The second of our series on screen portrayals of Pontius Pilate is Richard Boone in the film The Robe (1953). ( The portrayal of Pilate by Rod Steiger in Jesus of Nazareth (1977), the first in our series, is reviewed here.) Descended from a younger brother of Daniel Boone, Boone, a Navy veteran of the Pacific during World War ii, studied acting on the GI bill. Boone assayed the role of Pilate only three years into his career, but he already had the three traits that made him stand out as an actor: a commanding presence, a deep gravelly voice and an ability to suggest that a character he is portraying is not as simple as we think at first glance. Boone went on to be a western television star in the hit show Have Gun Will Travel (1957-1963) in which he played Paladin, a West Point graduate who fought for truth and justice in the old West, as long as his $1,000.00 fee was paid. Boone portrayed Paladin as a well-educated man who would often draw upon his knowledge of history to win the day.

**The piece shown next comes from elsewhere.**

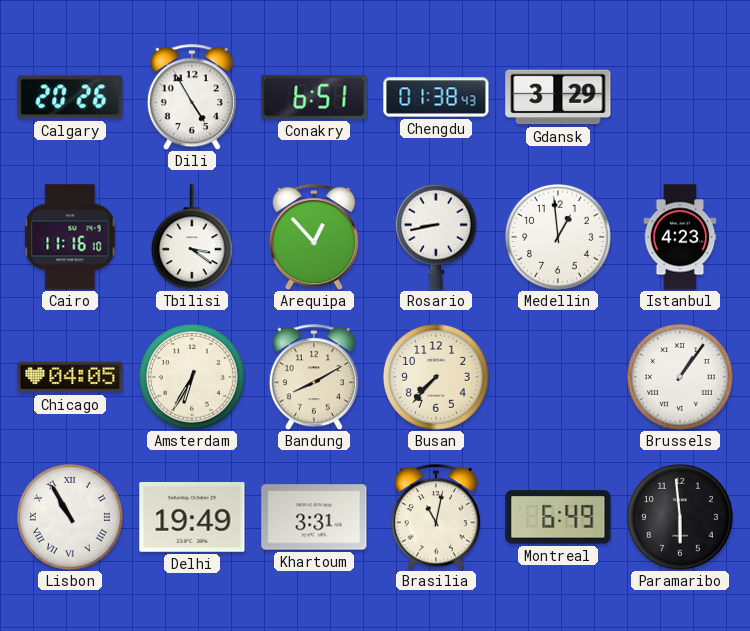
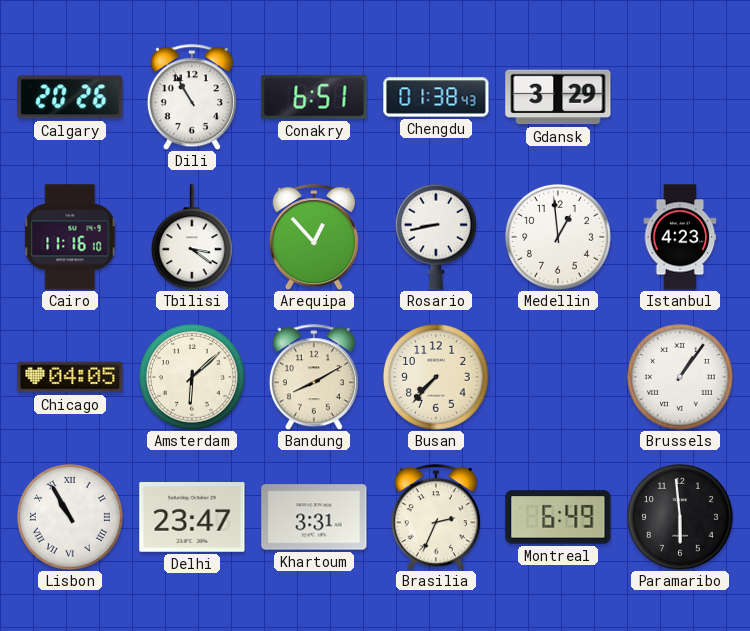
Dili: 4:55 -> 10:55
Amsterdam: 6:35 -> 6:08
Delhi: 19:49 -> 23:47
Brasilia: 11:02 -> 2:34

It was the favorite show of a very small Donald McClarey and no doubt helped inspire a love of history in me. Here is the Paladin theme song which could be sung by almost all schoolboys in the early Sixties:
Alright, that is quite enough Memory Lane! Back to the task at hand. Below is the video clip of Boone as Pilate.
We see Pilate washing his hands. Tribune Gallio, portrayed by Richard Burton, has been ordered to report to Pilate. Gallio is being summoned back to Rome. However, Pilate has one task for him to perform before he leaves. A routine assignment, the execution of three criminals. One of them is a fanatic, who has a following and Gallio is told by Pilate to bring enough men to deal with trouble. Pilate gives these orders in a clipped military style, wasting not a syllable.
Then, the unexpected happens. Pilate confesses, almost talking to himself, that he had a miserable night, bedeviled by factions and no one agreeing with anyone, with even his wife having an opinion. (“Have nothing to do with that innocent man, because in a dream last night, I suffered much on account of him.”). Pilate then shakes off his reverie, and wishes Gallio good luck. He then asks a slave to bring water to wash his hands, and is reminded that he has just washed his hands.
It is a small gem of a performance. Boone portrays Pilate as a no nonsense military man who is beginning to be haunted by what he has just done in sentencing Jesus. It is a minimalist performance that conveys much in a very brief scene.